⌘ kean.blog

Core Data Progressive Migrations

  

Schema migration is a daunting process but you must get it right. Otherwise you might end up breaking your app and corrupting user data in the process. This articles aims to make custom Core Data migrations more approachable.

When dealing with something as critical you want to keep things simple. With Core Data it means either avoiding migrations altogether, or using lightweight migrations. However, sometimes custom migrations are unavoidable.

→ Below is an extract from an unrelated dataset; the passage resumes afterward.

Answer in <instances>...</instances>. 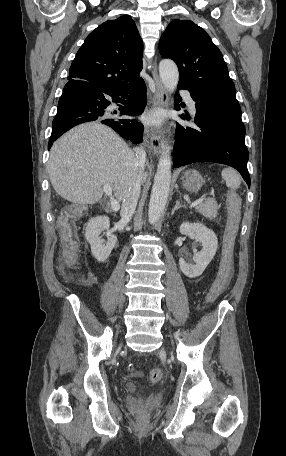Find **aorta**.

Prerequisite: Core Data Model Versioning and Data Migration Programming Guide

TL;DR #

  • Core Data doesn’t support progressive migrations out of the box (via some boolean option)
  • Existing libraries that do are often hard and unsafe to use
  • It’s simple to trick Core Data into performing one using only NSPersistentStoreCoordinator
  • “Proper” way requires NSMigrationManager
  • Testing migrations is extremely important

Problem #

This part describes how you might encounter custom migrations for the first time, and what are progressive migrations.

Imagine you are working on an app. You started with mom_v1 (NSManagedObjectModel *version 1). Later you added mom_v2 with minimal schema changes. At this point your Core Data setup might look like this:

let psc = NSPersistentStoreCoordinator(managedObjectModel: <#mom#>)
try psc.addPersistentStore(
    ofType: NSSQLiteStoreType,
    configurationName: nil,
    at: <#store_url#>,
    options: [NSMigratePersistentStoresAutomaticallyOption : true,
              NSInferMappingModelAutomaticallyOption : true]
)

When you add a store that uses mom_v1 to the NSPersistentStoreCoordinator, it automatically creates an inferred mapping model between mom_v1 and mom_v2 and performs a lightweight migration.

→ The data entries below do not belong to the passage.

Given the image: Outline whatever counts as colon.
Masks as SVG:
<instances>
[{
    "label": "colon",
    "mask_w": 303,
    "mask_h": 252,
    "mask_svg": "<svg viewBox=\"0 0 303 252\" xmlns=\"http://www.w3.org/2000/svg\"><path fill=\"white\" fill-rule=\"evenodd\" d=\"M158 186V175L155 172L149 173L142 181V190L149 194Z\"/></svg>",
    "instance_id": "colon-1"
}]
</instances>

Imagine you now need to add mom_v3 with changes that can’t be carried out by lightweight migration - you need a custom mapping model from mom_v2. You jump through all the hoops required to create one. But then comes the problem. How does NSPersistentStoreCoordinator works with custom and inferred mappings?

Here are some pieces of documentation that we get:

NSMigratePersistentStoresAutomaticallyOption

If the version hash information for the added store is determined to be incompatible with the model for the coordinator, Core Data will attempt to locate the source and mapping models in the application bundles, and perform a migration.

NSInferMappingModelAutomaticallyOption

When combined with NSMigratePersistentStoresAutomaticallyOption, coordinator will attempt to infer a mapping model if none can be found.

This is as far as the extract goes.